WHAT YOU HAVE TO DO: Look below for the line with "มาจะชื่นชมความ" and the line with "तुरंत प्रतिक्रिया देने"; repeat exactly those two lines and all lines between them, but no pictures.
**** RECORDS FOR THIS TASK
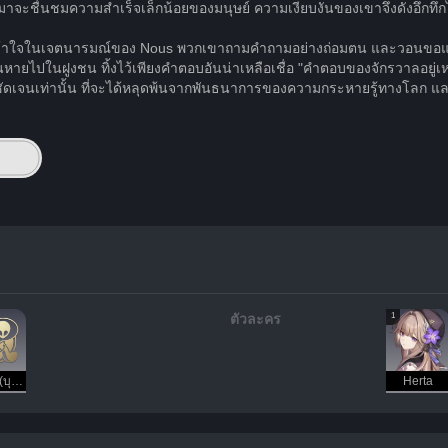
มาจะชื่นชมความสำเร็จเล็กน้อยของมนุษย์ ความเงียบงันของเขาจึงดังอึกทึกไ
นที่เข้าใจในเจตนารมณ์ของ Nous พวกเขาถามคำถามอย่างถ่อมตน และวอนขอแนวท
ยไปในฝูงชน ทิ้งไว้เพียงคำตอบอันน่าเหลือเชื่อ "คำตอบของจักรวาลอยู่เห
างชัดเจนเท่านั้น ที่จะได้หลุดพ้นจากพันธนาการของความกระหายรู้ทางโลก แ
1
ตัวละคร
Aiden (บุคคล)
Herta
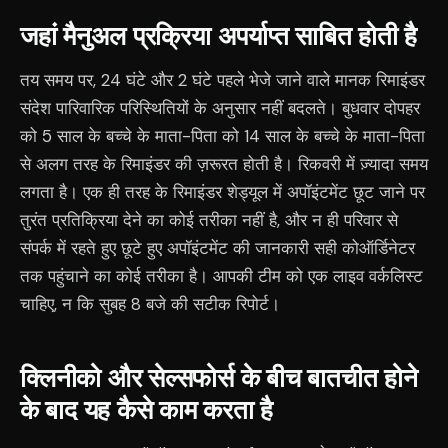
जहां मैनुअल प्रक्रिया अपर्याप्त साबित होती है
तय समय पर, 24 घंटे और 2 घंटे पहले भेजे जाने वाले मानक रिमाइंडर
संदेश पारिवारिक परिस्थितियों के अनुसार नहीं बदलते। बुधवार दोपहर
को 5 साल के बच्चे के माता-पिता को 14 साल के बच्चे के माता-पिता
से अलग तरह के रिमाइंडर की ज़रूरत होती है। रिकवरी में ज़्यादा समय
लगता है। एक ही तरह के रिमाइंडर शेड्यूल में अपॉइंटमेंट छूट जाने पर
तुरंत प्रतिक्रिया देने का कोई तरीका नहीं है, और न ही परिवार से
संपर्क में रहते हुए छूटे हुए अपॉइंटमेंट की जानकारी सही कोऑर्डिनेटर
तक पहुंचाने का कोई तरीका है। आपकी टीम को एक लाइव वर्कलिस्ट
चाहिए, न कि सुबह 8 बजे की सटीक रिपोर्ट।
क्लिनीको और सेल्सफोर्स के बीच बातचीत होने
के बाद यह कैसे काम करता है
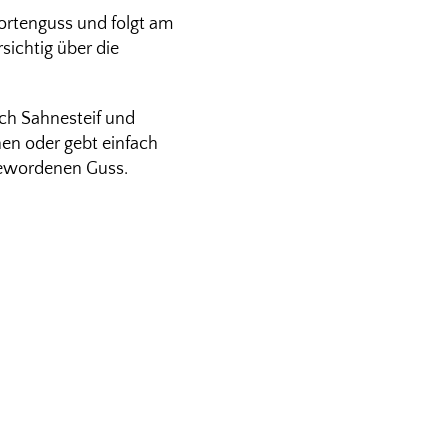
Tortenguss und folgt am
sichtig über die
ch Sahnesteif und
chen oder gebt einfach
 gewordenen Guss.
********
**** RECORDS FOR THIS TASK
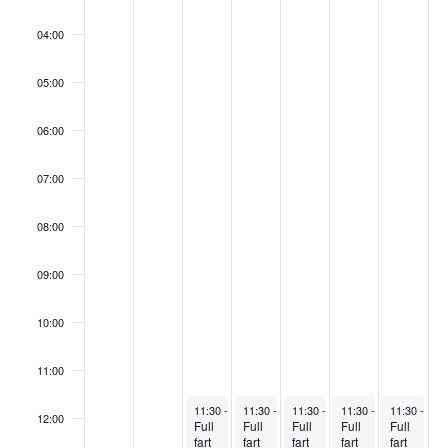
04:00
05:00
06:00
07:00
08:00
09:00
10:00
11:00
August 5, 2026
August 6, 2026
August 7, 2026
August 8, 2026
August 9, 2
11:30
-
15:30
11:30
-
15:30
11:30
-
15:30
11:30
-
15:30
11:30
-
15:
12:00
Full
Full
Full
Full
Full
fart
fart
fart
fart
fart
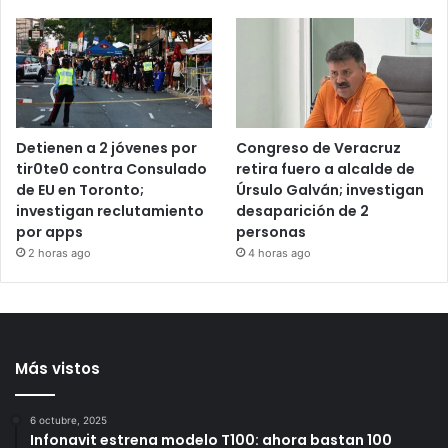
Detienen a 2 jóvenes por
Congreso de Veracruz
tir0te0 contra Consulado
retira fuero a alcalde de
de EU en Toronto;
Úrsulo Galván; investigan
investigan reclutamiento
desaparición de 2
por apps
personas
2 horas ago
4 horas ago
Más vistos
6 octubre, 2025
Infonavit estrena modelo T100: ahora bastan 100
********
EXERCISE SOLUTION:
มาจะชื่นชมความสำเร็จเล็กน้อยของมนุษย์ ความเงียบงันของเขาจึงดังอึกทึกไ
นที่เข้าใจในเจตนารมณ์ของ Nous พวกเขาถามคำถามอย่างถ่อมตน และวอนขอแนวท
ยไปในฝูงชน ทิ้งไว้เพียงคำตอบอันน่าเหลือเชื่อ "คำตอบของจักรวาลอยู่เห
างชัดเจนเท่านั้น ที่จะได้หลุดพ้นจากพันธนาการของความกระหายรู้ทางโลก แ
1
ตัวละคร
Aiden (บุคคล)
Herta
जहां मैनुअल प्रक्रिया अपर्याप्त साबित होती है
तय समय पर, 24 घंटे और 2 घंटे पहले भेजे जाने वाले मानक रिमाइंडर
संदेश पारिवारिक परिस्थितियों के अनुसार नहीं बदलते। बुधवार दोपहर
को 5 साल के बच्चे के माता-पिता को 14 साल के बच्चे के माता-पिता
से अलग तरह के रिमाइंडर की ज़रूरत होती है। रिकवरी में ज़्यादा समय
लगता है। एक ही तरह के रिमाइंडर शेड्यूल में अपॉइंटमेंट छूट जाने पर
तुरंत प्रतिक्रिया देने का कोई तरीका नहीं है, और न ही परिवार से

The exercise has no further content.